_TASK REQUIREMENTS_:
The result should be every line of the listing that holds the word "Alle".

_DATA RECORDS_:
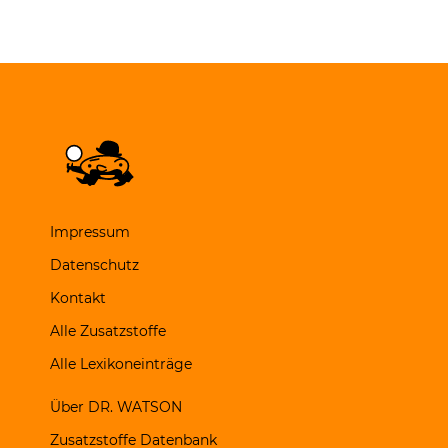
Impressum
Datenschutz
Kontakt
Alle Zusatzstoffe
Alle Lexikoneinträge
Über DR. WATSON
Zusatzstoffe Datenbank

_ANSWER_:
Alle Zusatzstoffe
Alle Lexikoneinträge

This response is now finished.